From comments below, I got that the $Z_i \sim \text{Bern}(\theta/100)$ where $\theta$ is the area of the circle. Using this, I was able to get the estimator $100\frac{\sum_{i=1}^{10} z_i}{10}$ and prove that this is unbiased for $\theta$.
I was also able to show that $\sum_{i=1}^{10} Z_i$ is a sufficient complete statistic for $\theta$ and so $100\frac{\sum_{i=1}^{10} z_i}{10}$ is UMVUE for $\theta$.

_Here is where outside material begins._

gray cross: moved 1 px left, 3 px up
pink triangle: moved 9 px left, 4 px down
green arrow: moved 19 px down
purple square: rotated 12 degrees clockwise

However, if I use this estimator I can end up with an estimate of the area that is not possible (one larger than the largest possible circle). That is if all or almost all my points happen to fall in the circle (8, 9 or 10), I can get an estimate that's $(>25\pi)$.
My question is this: why isn't $25\pi\frac{\sum_{i=1}^{10} z_i}{10}$ a better estimator of $\theta$? This never gives an impossible value.
If I let my $Z_i's$ be $Bern(\frac{\theta}{25\pi})$ I think the rest of the solution for all of the requirements of the problem will follow, but I can't seem to justify that when the instruction of the problem is to have $Z_i$ be the indicator function that the point $(X_i,Y_i)$ is in the circle.